[BOUNTY - $500] Support multiple models running concurrently
- Currently exo supports multiple requests to the same LLM concurrently (after: https://github.com/exo-explore/exo/pull/282)
- However, if you try to request 2 different LLMs concurrently it fails
Hi I would like to work on this
Hi I would like to work on this
Assigned. Good luck - pls tag me here or on Discord if you have any questions or run into bugs!
Increased bounty to 500 USD as this appears to be harder than anticipated.
No activity for a month. Opening this back up.
@DESU-CLUB, any ideas? what research did you get?
Hey sorry was busy with college
While working on this I found out that the engines had a race condition within the inference engines. When I tried reproducing the bug in both tinygrad and the torch engine I encountered issues such as the following:
I send a request to Model A and Model B, but the response for Model A appears in the chat for Model B and vice versa.
I believe adding semaphores should help solve the issue, but wasn't able to completely implement it bug free because there was an occasional deadlock that I was trying to fix
Hey sorry was busy with college
While working on this I found out that the engines had a race condition within the inference engines. When I tried reproducing the bug in both tinygrad and the torch engine I encountered issues such as the following:
I send a request to Model A and Model B, but the response for Model A appears in the chat for Model B and vice versa.

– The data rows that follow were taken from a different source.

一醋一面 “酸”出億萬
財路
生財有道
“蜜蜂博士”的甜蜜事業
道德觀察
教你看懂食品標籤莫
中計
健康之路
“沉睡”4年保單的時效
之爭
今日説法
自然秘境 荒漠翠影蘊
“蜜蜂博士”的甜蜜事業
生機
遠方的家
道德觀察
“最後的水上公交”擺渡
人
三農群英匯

I believe adding semaphores should help solve the issue, but wasn't able to completely implement it bug free because there was an occasional deadlock that I was trying to fix
Sounds like good progress - reassigned
Hey update on the issue, with the new updates most of the code I wrote last month was invalid, so am working on a new version right now. I'm not too sure how much time I can commit on this so do feel free to unassign me if I am taking too much time.
The issue is still the same, there is a need for a semaphore or a lock to manage states at the model level to let multiple models run concurrently without causing race conditions.